▶ Activity
Copy each line of the material beneath that holds the word "เหมาะสม".

▶ Records shown
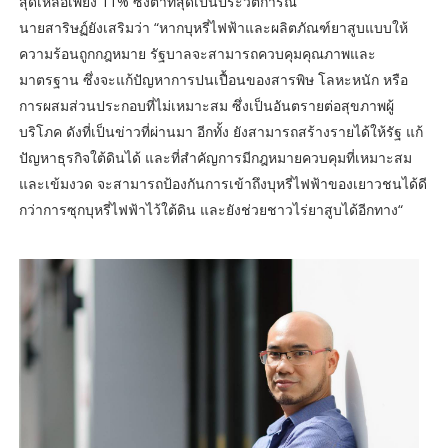
สุดเหลือเพียง 11% ซึ่งต่ำที่สุดเป็นประวัติการณ์”
นายสาริษฏ์ยังเสริมว่า “หากบุหรี่ไฟฟ้าและผลิตภัณฑ์ยาสูบแบบให้
ความร้อนถูกกฎหมาย รัฐบาลจะสามารถควบคุมคุณภาพและ
มาตรฐาน ซึ่งจะแก้ปัญหาการปนเปื้อนของสารพิษ โลหะหนัก หรือ
การผสมส่วนประกอบที่ไม่เหมาะสม ซึ่งเป็นอันตรายต่อสุขภาพผู้
บริโภค ดังที่เป็นข่าวที่ผ่านมา อีกทั้ง ยังสามารถสร้างรายได้ให้รัฐ แก้
ปัญหาธุรกิจใต้ดินได้ และที่สำคัญการมีกฎหมายควบคุมที่เหมาะสม
และเข้มงวด จะสามารถป้องกันการเข้าถึงบุหรี่ไฟฟ้าของเยาวชนได้ดี
กว่าการซุกบุหรี่ไฟฟ้าไว้ใต้ดิน และยังช่วยชาวไร่ยาสูบได้อีกทาง“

▶ Answer to this problem
การผสมส่วนประกอบที่ไม่เหมาะสม ซึ่งเป็นอันตรายต่อสุขภาพผู้
ปัญหาธุรกิจใต้ดินได้ และที่สำคัญการมีกฎหมายควบคุมที่เหมาะสม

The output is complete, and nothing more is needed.